TEMANGGUNG, SM Network – Ketua Asosiasi Petani Tembakau Indonesia (APTI) Agus Parmuji mengatakan, secara ekonomi para petani tembakau saat ini sudah sangat terdesak dengan keadaan, mulai dari kenaikan cukai dan kini kembali dihantam pandemi virus korona. Oleh karena itu, untuk meringankan beban, petani meminta pemerintah agar pengaturan impor tembakau segera diberlakukan demi untuk melindungi kedaulatan petani tembakau Indonesia.

“Kami berharap dengan kondisi saat ini pengaturan impor tembakau segera diberlakukan atau pemerintah segera mengaplikasikan Permentan 23 tahun 2019 tentang Rekomtek tembakau demi melindungi kedaulatan petani tembakau nasional. Adanya wabah korona kemudian pemerintah membatasi ruang gerak bagi setiap warga, dikhawatirkan kementerian terkait atau pemerintah pusat akan membuat arah kebijakan yang kurang sehat atau tidak pro kedaulatan bagi petani tembakau,”ujarnya kemarin.

Dalam situasi masyarakat desa dan petani sedang berjuang, bergotong-royong dengan pemerintah desa, kelembagaan serta kelompok kepemudaan untuk melawan korona, memang ada kekhawatiran dari komunitas petani tembakau yang menjadi bagian dari elemen ekosistem industri hasil tembakau (IHT). Kekhawatiran mereka adalah pemerintah justru membuka kran impor seluas-luasnya tanpa koordinasi dengan pelaku pertembakaun.
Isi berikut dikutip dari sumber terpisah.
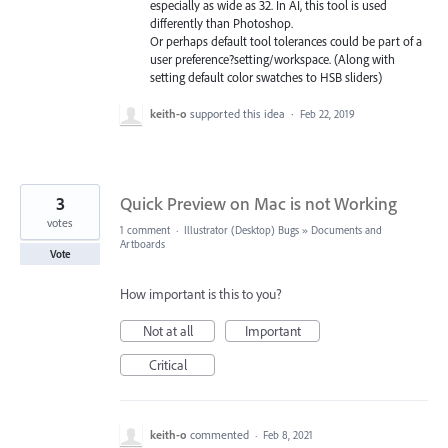
especially as wide as 32. In AI, this tool is used
differently than Photoshop.
Or perhaps default tool tolerances could be part of a
user preference?setting/workspace. (Along with
setting default color swatches to HSB sliders)
keith-o
supported this idea
·
Feb 22, 2019
3
Quick Preview on Mac is not Working
votes
1 comment
·
Illustrator (Desktop) Bugs
»
Documents and
Artboards
Vote
How important is this to you?
Not at all
Important
Critical
keith-o
commented
·
Feb 8, 2021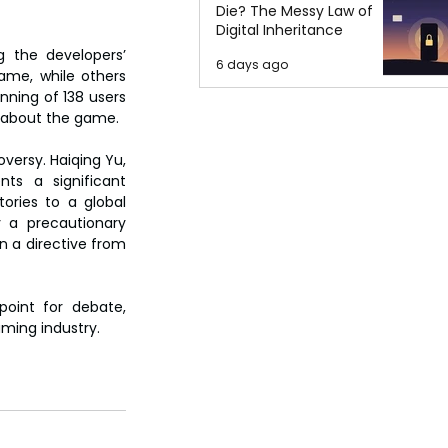
Die? The Messy Law of
Digital Inheritance
 the developers’ 
6 days ago
me, while others 
nning of 138 users 
s about the game.
ersy. Haiqing Yu, 
ts a significant 
ories to a global 
 a precautionary 
 a directive from 
oint for debate, 
aming industry.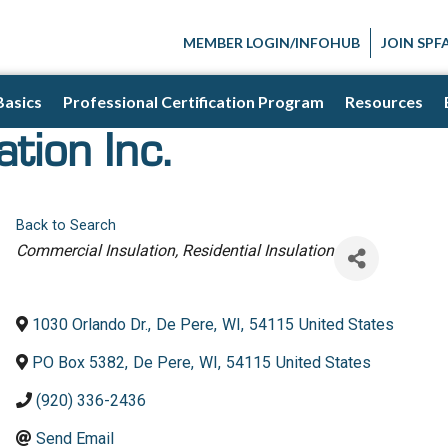
MEMBER LOGIN/INFOHUB
JOIN SPF
Basics
Professional Certification Program
Resources
tion Inc.
Back to Search
Categories
Commercial Insulation
Residential Insulation
1030 Orlando Dr.
,
De Pere
,
WI
,
54115
United States
PO Box 5382
,
De Pere
,
WI
,
54115
United States
(920) 336-2436
Send Email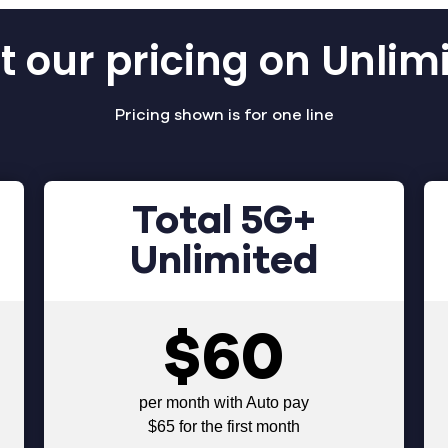
 our pricing on Unlim
Pricing shown is for one line
Total 5G+
Unlimited
$60
per month with Auto pay
$65 for the first month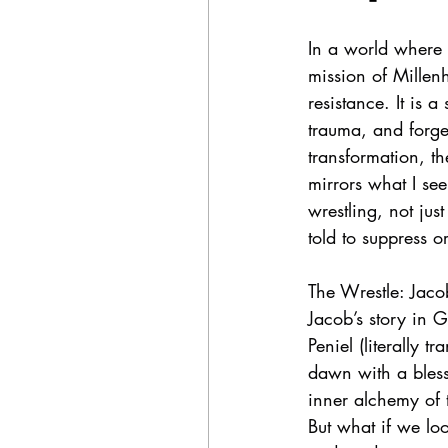
In a world where d
mission of Millen
resistance. It is 
trauma, and forge
transformation, t
mirrors what I see
wrestling, not jus
told to suppress 
The Wrestle: Jacob
Jacob’s story in G
Peniel (literally 
dawn with a blessi
inner alchemy of 
But what if we lo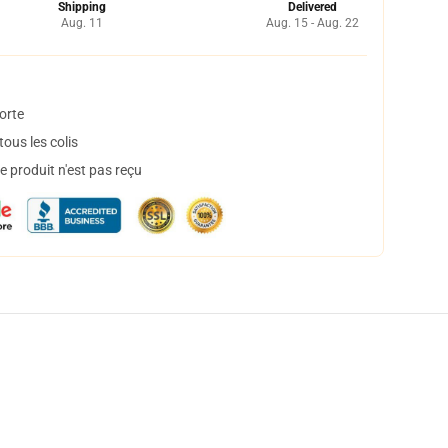
Shipping
Delivered
Aug. 11
Aug. 15 - Aug. 22
orte
ous les colis
 produit n'est pas reçu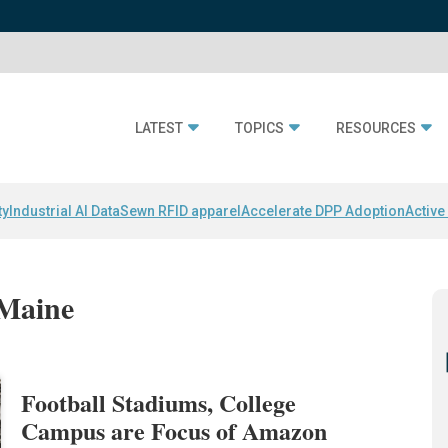
LATEST
TOPICS
RESOURCES
ty
Industrial AI Data
Sewn RFID apparel
Accelerate DPP Adoption
Active
 Maine
Football Stadiums, College
Campus are Focus of Amazon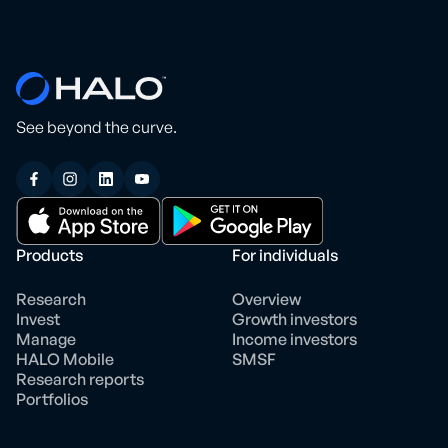
See beyond the curve.
Products
For individuals
Research
Overview
Invest
Growth investors
Manage
Income investors
HALO Mobile
SMSF
Research reports
Portfolios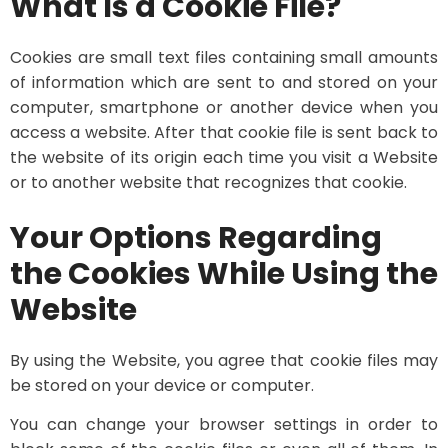
What Is a Cookie File?
Cookies are small text files containing small amounts
of information which are sent to and stored on your
computer, smartphone or another device when you
access a website. After that cookie file is sent back to
the website of its origin each time you visit a Website
or to another website that recognizes that cookie.
Your Options Regarding
the Cookies While Using the
Website
By using the Website, you agree that cookie files may
be stored on your device or computer.
You can change your browser settings in order to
“Kami percaya pabrikan tetap akan membeli tembakau nasional pada masa panen tembakau. Tapi yang dikhawatirkan seperti sekarang ini industri akan mengurangi kuota pembelian karena dampak dari kebijakan kenaikan cukai dan dampak melemahnya ekonomi, imbas wabah corona yang mengakibatkan menurunnya volume penjualan rokok bagi masing-masing industri,”katanya.
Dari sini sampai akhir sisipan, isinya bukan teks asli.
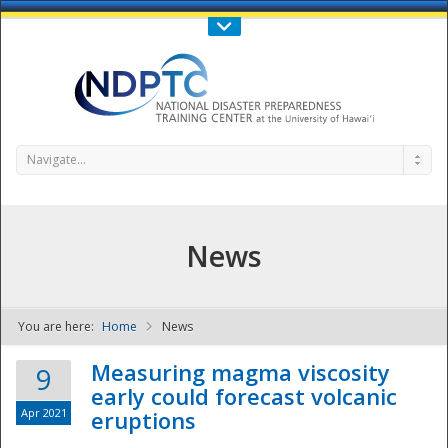
Call Us : 808-956-0600
Contact Us
SIGN IN
Navigate...
News
You are here:
Home
News
NDPTC - The
Measuring magma viscosity
9
early could forecast volcanic
Apr 2021
eruptions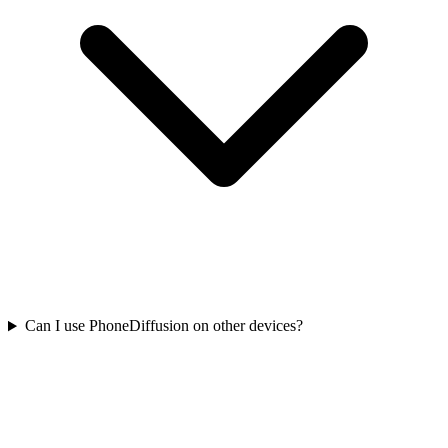
Can I use PhoneDiffusion on other devices?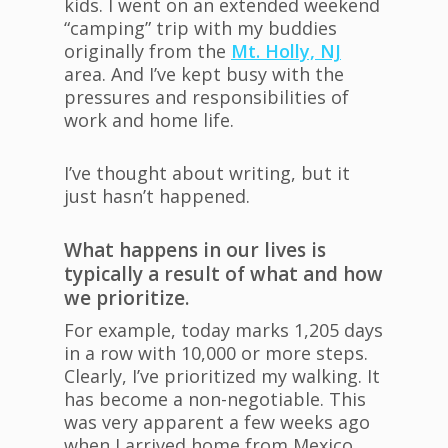
kids. I went on an extended weekend
“camping” trip with my buddies
originally from the
Mt. Holly, NJ
area. And I’ve kept busy with the
pressures and responsibilities of
work and home life.
I’ve thought about writing, but it
just hasn’t happened.
What happens in our lives is
typically a result of what and how
we prioritize.
For example, today marks 1,205 days
in a row with 10,000 or more steps.
Clearly, I’ve prioritized my walking. It
has become a non-negotiable. This
was very apparent a few weeks ago
when I arrived home from Mexico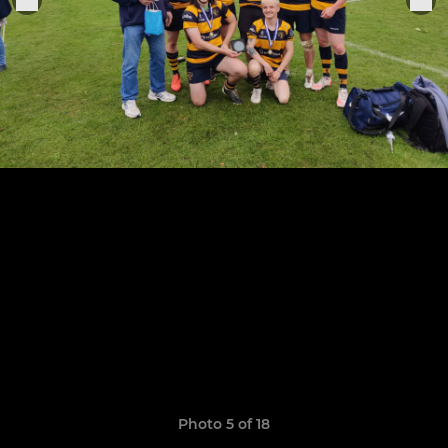
Photo 5 of 18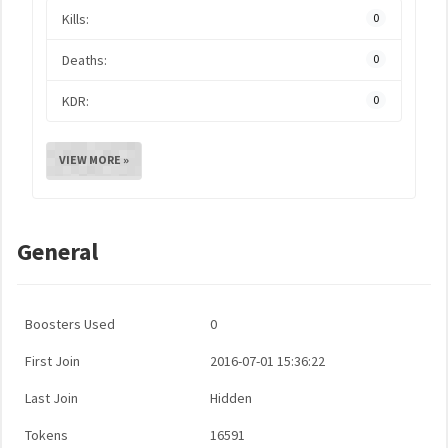
Kills:
0
Deaths:
0
KDR:
0
VIEW MORE »
General
Boosters Used
0
First Join
2016-07-01 15:36:22
Last Join
Hidden
Tokens
16591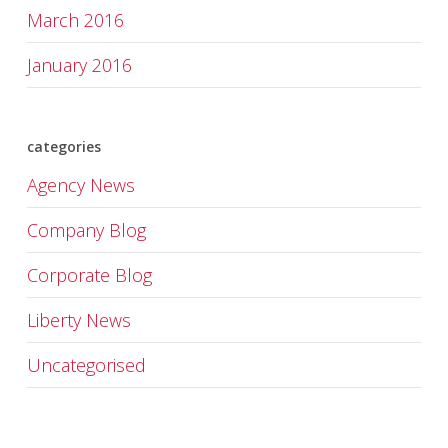
March 2016
January 2016
categories
Agency News
Company Blog
Corporate Blog
Liberty News
Uncategorised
Noer Ahsan petani tembakau lain, berharap kepada pihak pabrikan, agar pihak industri di masa panen segera mempersiapkan sistem dan mekanisme tentang tata niaga yang tidak melanggar aturan dan anjuran pemerintah dalam melawan penyebaran wabah virus korona. Melalui cara demikian, akan ada perputaran ekonomi meski hanya kecil.
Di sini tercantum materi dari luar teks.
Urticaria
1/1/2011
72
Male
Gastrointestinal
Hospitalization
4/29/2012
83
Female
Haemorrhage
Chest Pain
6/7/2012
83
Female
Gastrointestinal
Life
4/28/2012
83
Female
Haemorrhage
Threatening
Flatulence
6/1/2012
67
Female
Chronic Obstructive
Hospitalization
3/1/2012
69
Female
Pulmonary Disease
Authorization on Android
“Kami khawatir dengan posisi dan kondisi saat ini tentang arah kebijakan pemerintah. Semoga wabah cepat berakhir dan pemerintah pusat di lintas kementerian segera membuat kebijakan yang sehat pro kedaulatan petani tembakau nasional dengan mempertimbangkan usulan dan masukan petani. Artinya, pada sisi ini tidak boleh diabaikan karena untuk menopang perekonomian juga. Saat ini petani pun harus berpikir kreatif seperti memasarkan tembakau lembutan biar dapur bisa tetap ngebul,”katanya.